Excuse me?! I’m not sure who wrote this, or how they found a WiFi connection while prancing pregnant and barefoot in a field of blooming daisies, but I do know that this was not my experience.
I was not “serene” or even remotely comfortable with my body’s changes during the first half of my pregnancy, and yet suddenly, my body became the only thing people wanted to talk about.
“You’re carrying low.”
“You’re carrying high!”
“Your boobs are gigantic.”
“You’re eating for THREE!”
Everyone from friends and family to strangers on the subway to baristas at Starbucks felt entitled to comment on my physical appearance, to touch my stomach and to tell me about their friend who “blew up like a house.”
It’s almost as if the most taboo subject—a woman’s weight, size and body—suddenly becomes fair game when she’s pregnant, because somehow people feel like it isn’t her body anymore. And as my bump continues to grow, I can’t help but feel the same way.
This isn’t my body anymore. Every day it grows and changes in ways that I have absolutely zero control over. And yet last week, for the first time, I finally started to accept it.

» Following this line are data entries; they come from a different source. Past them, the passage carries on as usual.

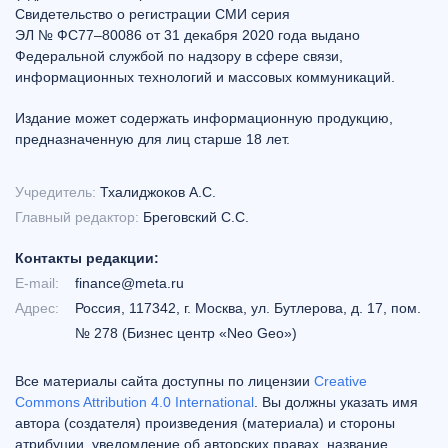
Свидетельство о регистрации СМИ серия
ЭЛ № ФС77–80086 от 31 декабря 2020 года выдано
Федеральной службой по надзору в сфере связи,
информационных технологий и массовых коммуникаций.
Издание может содержать информационную продукцию,
предназначенную для лиц старше 18 лет.
Учредитель:
Тхалиджоков А.С.
Главный редактор:
Бреговский С.С.
Контакты редакции:
E-mail:
finance@meta.ru
Адрес:
Россия, 117342, г. Москва, ул. Бутлерова, д. 17, пом.
№ 278 (Бизнес центр «Neo Geo»)
Все материалы сайта доступны по лицензии
Creative
Commons Attribution 4.0 International
. Вы должны указать имя
автора (создателя) произведения (материала) и стороны
атрибуции, уведомление об авторских правах, название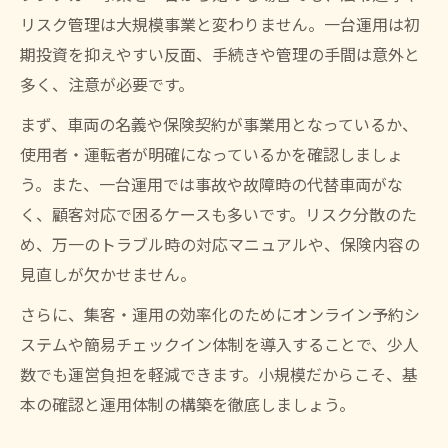
リスク管理は大規模事業と変わりません。一台運用は初
期投資を抑えやすい反面、手続きや管理の手間は意外と
多く、注意が必要です。
まず、車両の名義や保険契約が事業用となっているか、
使用者・運転者が明確になっているかを確認しましょ
う。また、一台運用では事故や故障時の代替車両がな
く、顧客対応で困るケースも多いです。リスク分散のた
め、万一のトラブル時の対応マニュアルや、保険内容の
見直しが欠かせません。
さらに、集客・運用の効率化のためにオンライン予約シ
ステムや簡易チェックイン体制を導入することで、少人
数でも運営負担を軽減できます。小規模だからこそ、基
本の確認と運用体制の構築を徹底しましょう。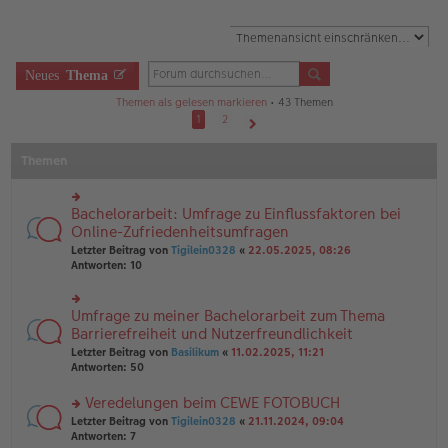
Neues
Thema
Themen als gelesen markieren
• 43 Themen
1
2
Nächste
Themen
Bachelorarbeit: Umfrage zu Einflussfaktoren bei
rs
te
Online-Zufriedenheitsumfragen
r
Letzter Beitrag von
Tigilein0328
«
22.05.2025, 08:26
u
Antworten:
10
n
g
el
Umfrage zu meiner Bachelorarbeit zum Thema
rs
es
te
Barrierefreiheit und Nutzerfreundlichkeit
e
r
n
Letzter Beitrag von
Basilikum
«
11.02.2025, 11:21
u
er
Antworten:
50
n
B
g
ei
Veredelungen beim CEWE FOTOBUCH
el
tr
es
rs
Letzter Beitrag von
Tigilein0328
«
21.11.2024, 09:04
a
e
te
Antworten:
7
g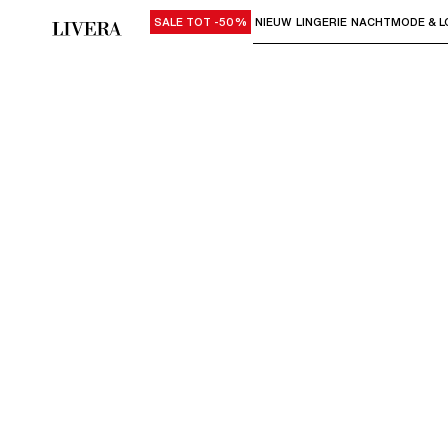
SALE TOT -50%
NIEUW
LINGERIE
NACHTMODE & L
Gebruik "Pijl omlaag" of "Enter" om su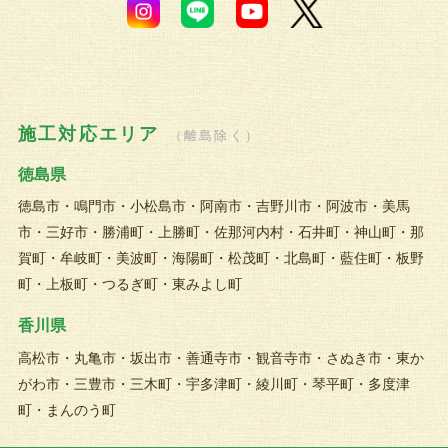
施工対応エリア
（離島除く）
徳島県
徳島市・鳴門市・小松島市・阿南市・吉野川市・阿波市・美馬
市・三好市・勝浦町・上勝町・佐那河内村・石井町・神山町・那
賀町・牟岐町・美波町・海陽町・松茂町・北島町・藍住町・板野
町・上板町・つるぎ町・東みよし町
香川県
高松市・丸亀市・坂出市・善通寺市・観音寺市・さぬき市・東か
がわ市・三豊市・三木町・宇多津町・綾川町・琴平町・多度津
町・まんのう町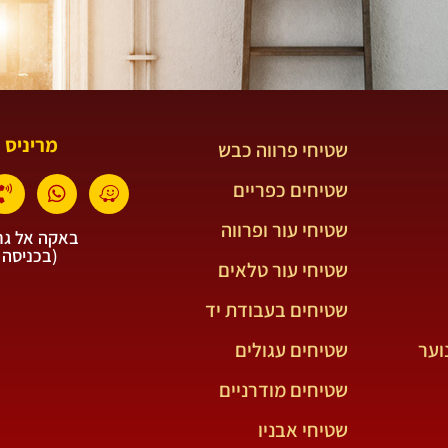
מריניס 
שטיחי פרווה כבש
שטיחים כפריים
שטיחי עור ופרווה
באקה אל גרב
(בכניסה 
שטיחי עור טלאים
שטיחים בעבודת יד
וער
שטיחים עגולים
שטיחים מודרניים
שטיחי אבניו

It happened the on the scale at the doctor’s office. I stared down at the glowing numbers poking out beneath my bump. I had gained a cool 36 pounds. Standing there, pregnant and vulnerable, my heart sank. Every casual comment about my size, every joke about my appetite, every magazine headline about how to “Lose your baby weight!” and every book about my “Fit and Fabulous Pregnancy!” flooded my thoughts, telling me that gaining 36 pounds was wrong. Shameful. Disgusting.
Then, my doctor told me to give her a high five. “Nice work!” she said. “These babies are growing!”
Riiiggghhttt. This body is not mine to judge, or shame or control anymore. For a few short months, it belongs to the tiny humans who are developing inside of it. And so, just as I’ve learned to ignore external judgment and accept my body as a woman, I’m learning to do it all over again, as a pregnant woman.
I’ve started to block out the chorus of unsolicited voices and nod, smile and let the hostess at Milestones rub my belly if she really wants to. I’ve stopped trying to fit into my jeans and started to appreciate the way my belly fits neatly into the control-top elastic of a fine maternity pant. I’ve stopped shaming myself for getting bigger and started celebrating the fact that when I grow, so do my precious little twins.
As I get closer to my due date and farther from my skinny jeans, I’ve come to realize that relinquishing control over my body is exactly what has allowed it to do the most incredible thing. Yes, it’s bloated and swollen and stretched-out and soft, but it has two babies growing—excuse me, dancing—inside of it. And how can I not bask in the wonderment of that?